It's well-known that having a band member leave can have a destabilising effect, and seeing Brent Knopf depart from Menomena must have set off alarm bells in fans' heads, and set them off asking the usual questions: would they make music again? If they did, would it be as good as what had come before? These questions were even more pertinent in the wake of 2010's Mines being regarded as their breakthrough, but (even though this may be difficult to fathom for some of you), Moms is just as good in places, and even better in others. Even when they decide to indulge themselves and go all-out, as they do on the eight-minute closing track 'One Horse', there's never any doubt that they're doing so with astonishing confidence, and it's this attribute that has allowed the now-duo of Justin Harris and Danny Seim to move into - whisper it - pop territory.
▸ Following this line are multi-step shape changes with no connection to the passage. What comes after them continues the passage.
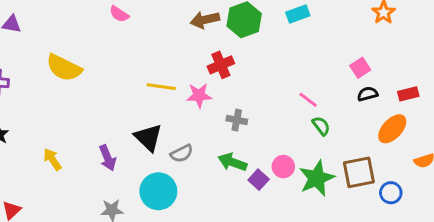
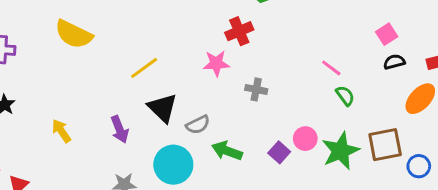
yellow line: (161, 87) -> (144, 68), moved, turned -44
green arrow: (232, 162) -> (227, 151), moved

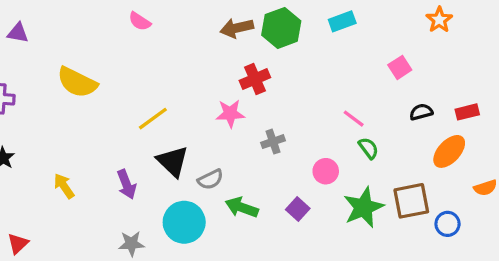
pink square: (387, 34) -> (400, 67), moved
gray cross: (256, 89) -> (273, 142), turned -30
pink circle: (305, 139) -> (326, 171), moved

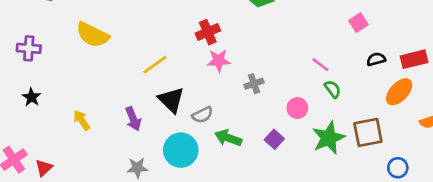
red cross: (255, 79) -> (208, 32), moved
red rectangle: (467, 112) -> (414, 59), size x1.4
blue circle: (448, 224) -> (398, 168), moved

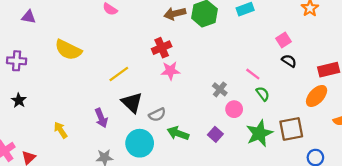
black semicircle: (376, 59) -> (289, 61), moved, turned 48
gray cross: (254, 84) -> (220, 89), moved, turned -32
yellow arrow: (82, 120) -> (61, 130), moved

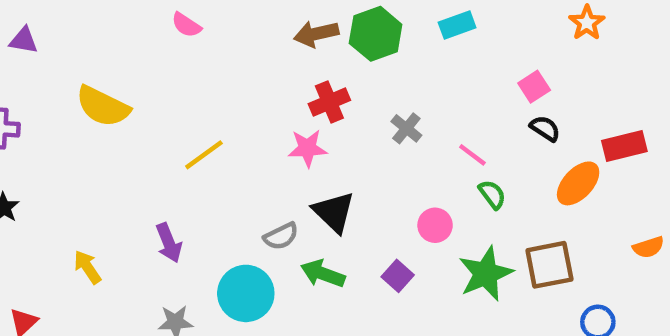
red cross: (162, 48) -> (329, 102), moved
gray cross: (220, 89) -> (406, 128), moved
orange ellipse: (317, 96) -> (578, 183), moved
black triangle: (132, 103) -> (334, 212), moved

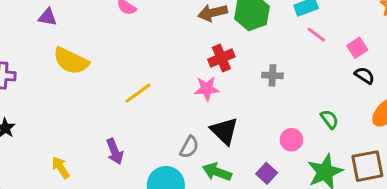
purple triangle: (24, 40) -> (48, 17), moved
gray cross: (406, 128) -> (272, 75), turned -36
pink line: (472, 155) -> (316, 35), moved
gray semicircle: (281, 236) -> (189, 147), turned -35

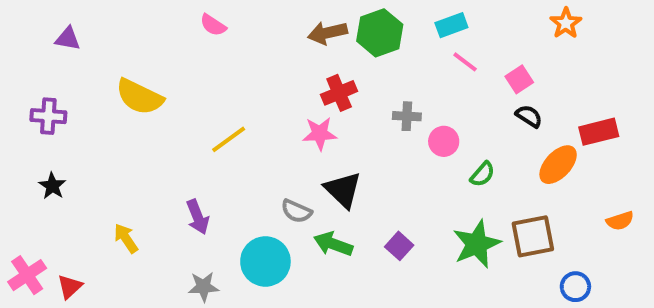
purple triangle: (48, 17) -> (68, 39), moved
green semicircle: (329, 119) -> (482, 174), turned 78
pink circle: (291, 140) -> (444, 141), moved
gray semicircle: (189, 147) -> (296, 211), turned 85

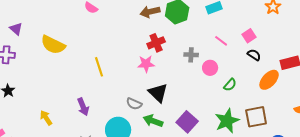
purple triangle: (68, 39) -> (16, 29), moved, turned 32
pink line: (465, 62) -> (221, 41), moved
yellow line: (229, 139) -> (99, 67), turned -72
purple square: (399, 246) -> (187, 122), size x1.5

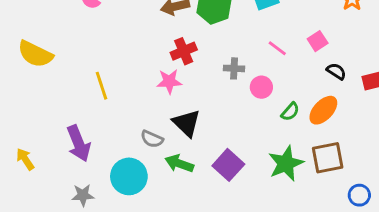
black semicircle: (254, 55) -> (336, 71), moved
orange ellipse: (269, 80) -> (323, 110), moved
purple arrow: (83, 107) -> (79, 143), size x1.4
Not fully, of course: the album, when viewed as a whole, is still as odd as we've gotten used to from them. Any album that makes reference to a "nervous random stranger at a glory hole" two songs in can be nothing but. That song, 'Capsule', comes after the handclap-laden opener 'Plumage' has helped the duo to redefine where they stand, helped by a nagging synth hook and a palpable sense that they've tried to push things forward. Knopf was, in the band's own words, a 'major creative force', but the confidence displayed by their new, bigger sound hits home on 'Pique', where the theme of relationships (maternal and otherwise, as hinted by the album's title) starts to take on greater significance - "Now I'm getting used to getting used by you, so much so that I'm starting to feel right at home on the whipping post" - as does their ability to pull a stunning chorus from absolutely nowhere; the brass-assisted sound explored on that song gives their already-layered sound even more depth.
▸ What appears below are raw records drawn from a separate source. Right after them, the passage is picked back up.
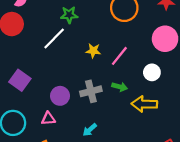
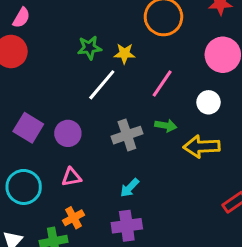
green star: (69, 15) -> (89, 48), moved
white line: (54, 39) -> (102, 85), moved
yellow star: (93, 51) -> (124, 54), moved
purple circle: (60, 96) -> (68, 133), moved

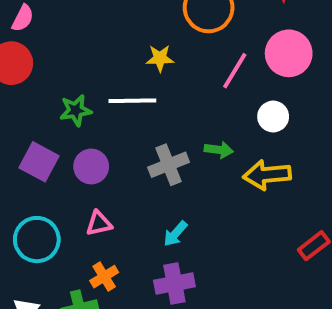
green star: (89, 48) -> (76, 110), moved
pink line: (162, 83) -> (235, 71), moved
white line: (102, 85) -> (132, 101), turned 52

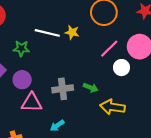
white line: (132, 101) -> (47, 33), moved
white circle: (273, 117) -> (121, 68), moved
pink triangle: (99, 223) -> (32, 103), moved, size x1.5

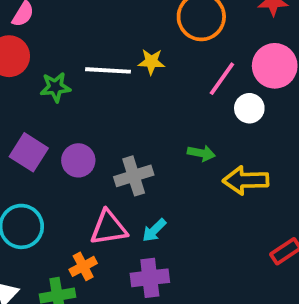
green star: (21, 48) -> (55, 87), moved
gray cross: (63, 89) -> (134, 176), moved
pink triangle: (32, 103) -> (109, 228), moved

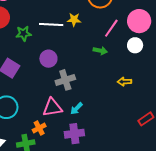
white circle: (249, 108) -> (135, 45), moved
green arrow: (201, 153) -> (100, 51), moved
purple circle: (78, 160) -> (48, 59), moved
yellow arrow: (246, 180) -> (124, 82), size x0.6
There's no question that this record contains some of their most immediate material yet, but the fact that the duo decided to release the slow-burning, piano-driven 'Heavy Is As Heavy Does' (with its stunning opening couplet, "Heavy are the branches hanging from my fucked-up family tree / Heavy was my father, a stoic man of pride and privacy") as the album's lead single proves that they're still well able to take risks. They needed to prove that they could get by without Knopf, and they've done that in emphatic fashion, sometimes in a surprisingly aggressive style. Neither do they pull any punches lyrically, and that's saying something, even for an album this personal; 'Skintercourse' is the standout track on an album full of high points, and it features some of the best lyrics I've heard all year - "I fell in love with the feeling of being in love / I should have known it wouldn't last" is merely the tip of the iceberg. Sounding more direct and focused than before, Harris and Seim have upped their game sonically, musically and creatively, and the results are phenomenal. You could even call them Menomenal, if you wanted, but I'm not going there.